Brugger klickte den Ordner mit dem Namen „C-14“ an. Dort waren die Proben in zeitlicher Reihenfolge aufgelistet. Die Altersbestimmung schwankte zwischen Null und über fünfhundert Jahren, weder aufsteigend, noch absteigend, sondern kreuz und quer. Er kontrollierte die Werte von Probe eins bis Probe einhundertzweiundachtzig. Er zuckte zusammen. 182 Übereinstimmungen hatte die Analyse gefunden und es gab auch genau 182 Altersbestimmungen von Magnasseproben.
Jedes Mal, wenn Magnussens Apparatur am Nordpol diese seltsame Zellflüssigkeit nachgewiesen hatte, spielten weltweit die Messgeräte verrückt? Brugger schaffte es gerade noch zu seinem Bett. Dann geschah etwas, was weder er, noch irgendjemand, der ihn auch nur ansatzweise kannte, jemals für möglich gehalten hätte.
Brugger wurde ohnmächtig.
Dr. Emma Brugger hätte einer der zufriedensten Menschen auf dieser Erde sein können. Ihre Eltern waren immer für sie da, ohne zu klammern. Ihr IQ war überdurchschnittlich. Das Talent zur Medizin war ihr von der Mutter und das Interesse an Wissenschaft und Forschung vom Vater in die Wiege gelegt worden.

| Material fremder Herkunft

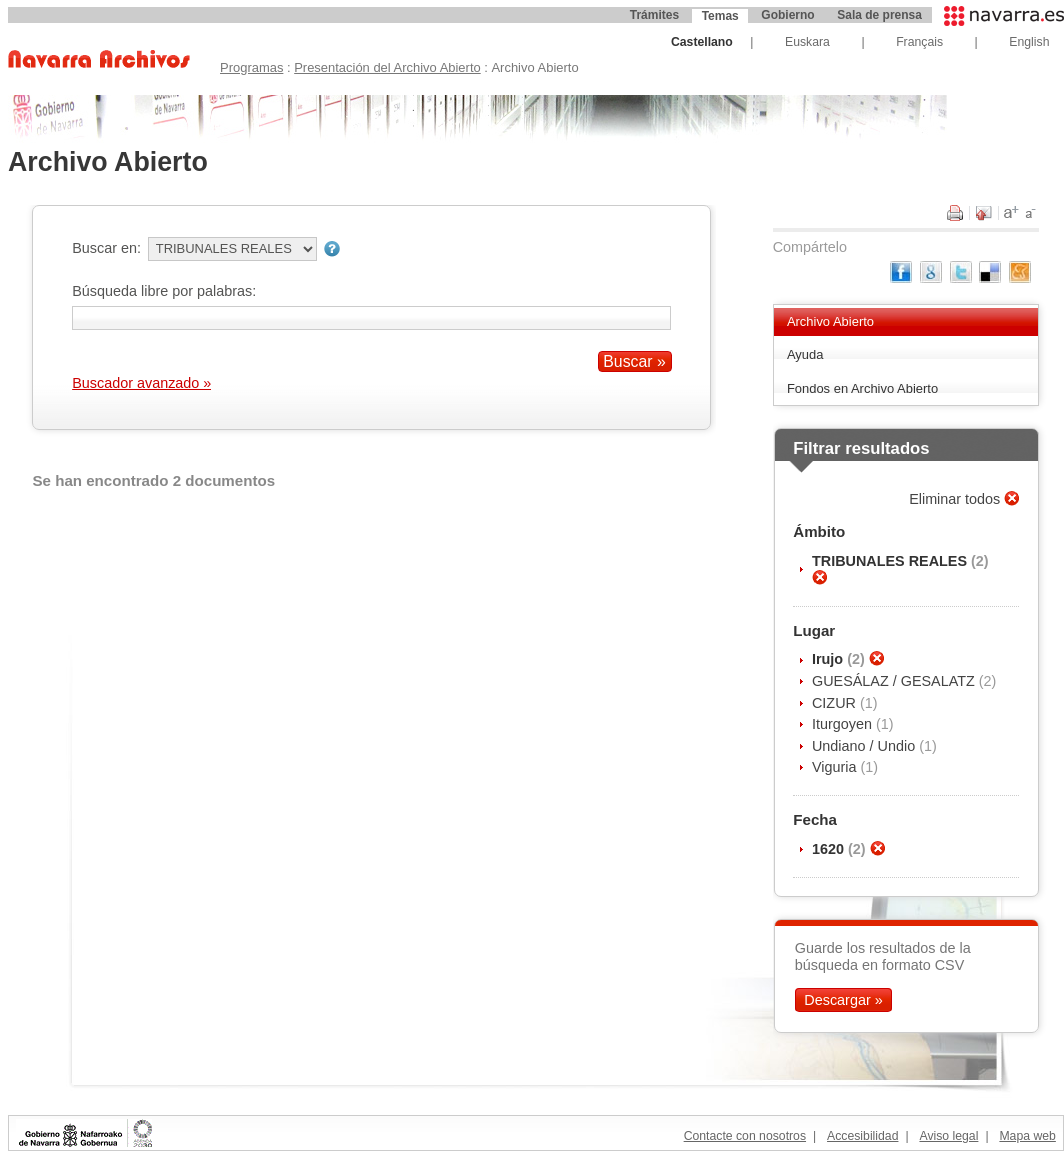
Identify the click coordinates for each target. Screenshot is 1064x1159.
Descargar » (843, 1000)
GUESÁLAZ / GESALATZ (895, 681)
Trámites (654, 15)
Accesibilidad (862, 1136)
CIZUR (836, 703)
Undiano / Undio (865, 746)
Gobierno (787, 15)
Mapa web (1027, 1136)
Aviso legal (948, 1136)
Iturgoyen (844, 724)
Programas (251, 67)
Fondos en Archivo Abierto (862, 388)
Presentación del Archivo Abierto (387, 67)
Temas (720, 16)
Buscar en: (106, 248)
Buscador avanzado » (141, 383)
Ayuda (805, 354)
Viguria (836, 767)
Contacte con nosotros (745, 1136)
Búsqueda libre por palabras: (164, 291)
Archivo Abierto (830, 321)
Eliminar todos (956, 499)
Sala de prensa (879, 15)
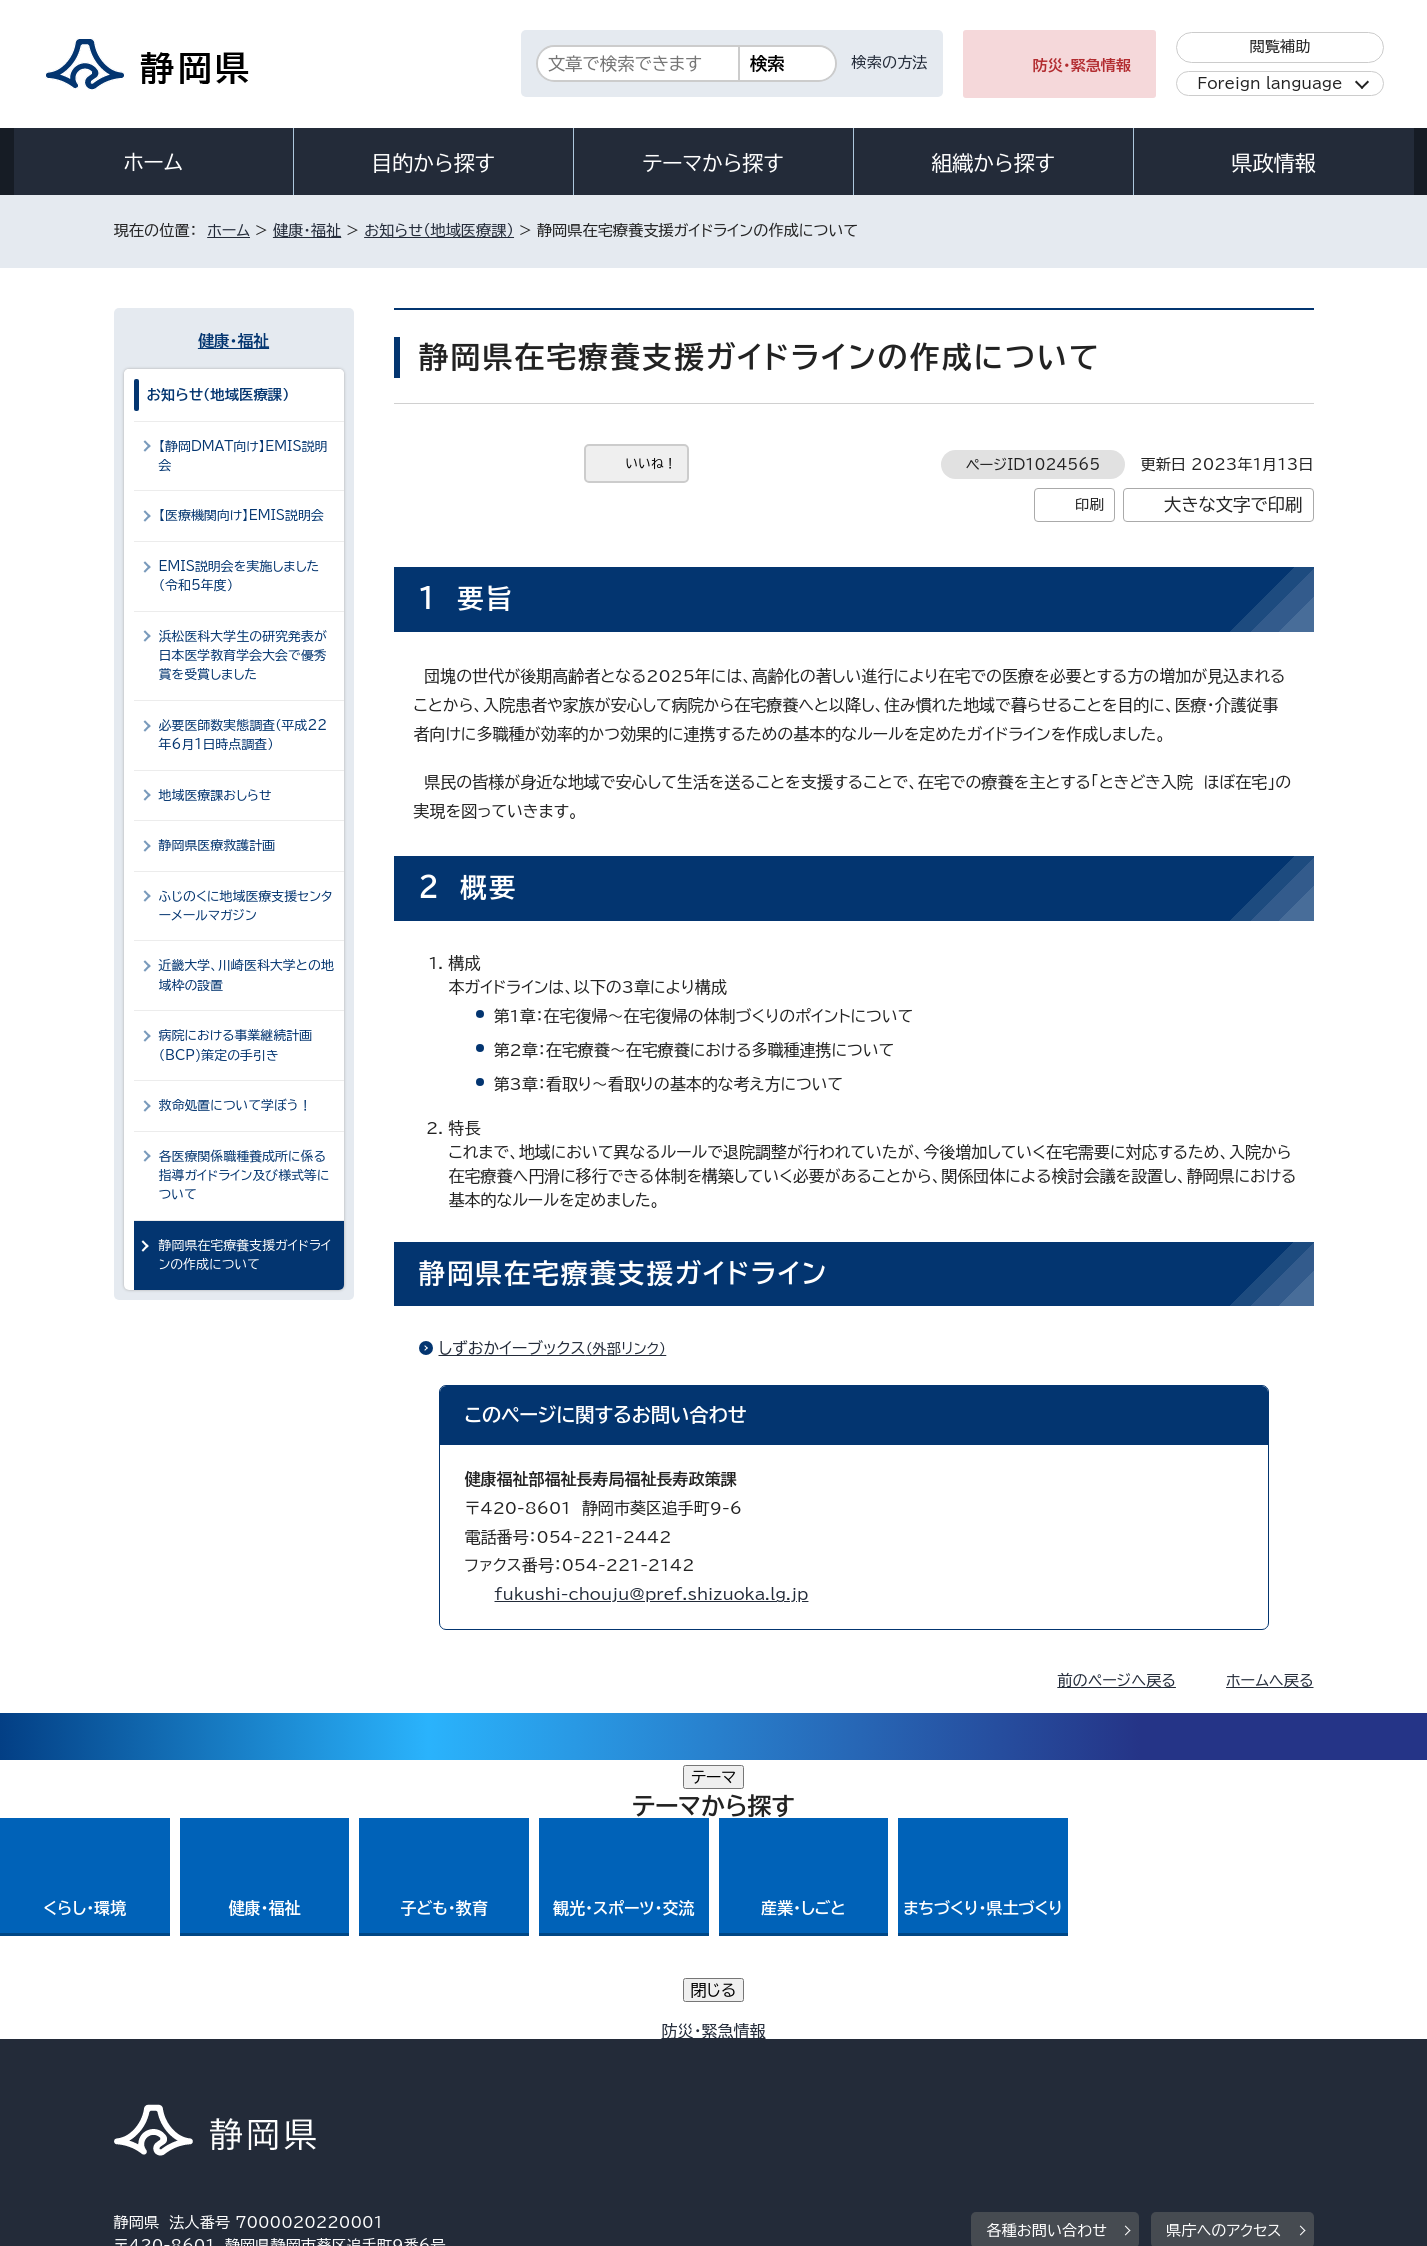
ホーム (153, 162)
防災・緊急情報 (1082, 65)
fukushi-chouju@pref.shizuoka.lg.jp (652, 1594)
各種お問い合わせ (1046, 1951)
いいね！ (651, 463)
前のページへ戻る (1116, 1680)
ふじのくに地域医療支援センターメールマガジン (246, 906)
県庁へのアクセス (1223, 1951)
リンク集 (1080, 2074)
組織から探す (993, 163)
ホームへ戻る (1269, 1680)
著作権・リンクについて (207, 2074)
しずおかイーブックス (561, 1348)
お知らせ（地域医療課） (439, 230)
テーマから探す (712, 163)
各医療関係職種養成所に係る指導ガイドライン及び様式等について (244, 1176)
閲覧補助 (1279, 46)
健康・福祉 (307, 230)
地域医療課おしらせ (215, 795)
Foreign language (1269, 83)
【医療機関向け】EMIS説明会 (241, 515)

Wohlhabend waren sie auch, so dass sie sich nie Sorgen um Geld hatte machen müssen, und da sie einen bekannten Namen trug, lief es mit der Karriere sicher auch etwas schneller als sonst. Aber der Name allein war sicher nicht dafür verantwortlich, dass sie ihr Abitur bereits mit siebzehn machen konnte und den Doktor der Medizin mit vierundzwanzig.
Nur für Männer hatte sie überhaupt kein Händchen. Die Draufgänger ließ sie abblitzen und die netten Männer erschienen schnell durch ihre Vita eingeschüchtert. Trotz ihres guten Aussehens gehörte sie zu den Menschen, die nervös wurden, wenn sie wirklich an jemand interessiert waren. Dann hatte sie auch immer das Gefühl, sich selbst kleiner machen oder Fragen nach ihrem Beruf ausweichen zu müssen.
Wirklich Schmetterlinge im Bauch hatte sie in den letzten Jahren nur einmal gespürt, aber das war dann ausgerechnet bei einem Patienten. Da sie jegliche Liebeleien mit diesen aus professionellen Gründen von vorneherein ausschloss, konnte sie wahrscheinlich mit Erik wirklich gut und unbeschwert reden. Er war einfühlsam, witzig und intelligent. Klar, dass sie ausgerechnet DEN unterm Messer haben musste!
Warum klappte das mit den anderen Männern nicht? Warum waren gerade die Männer, die sie anbaggerten, die letzten Neandertaler? Und warum versaute sie es, wenn der Kerl in Ordnung zu sein schien? Es ging so weit, dass sie vor einiger Zeit sogar das Experiment gestartet hatte, Frauen zu daten. Sie spürte nicht das Verlangen nach einem anderen Frauenkörper, aber sie kam mit Frauen einfach menschlich besser zurecht. Wie hätte sonst auch das Zusammenleben mit ihrer Mutter funktionieren können?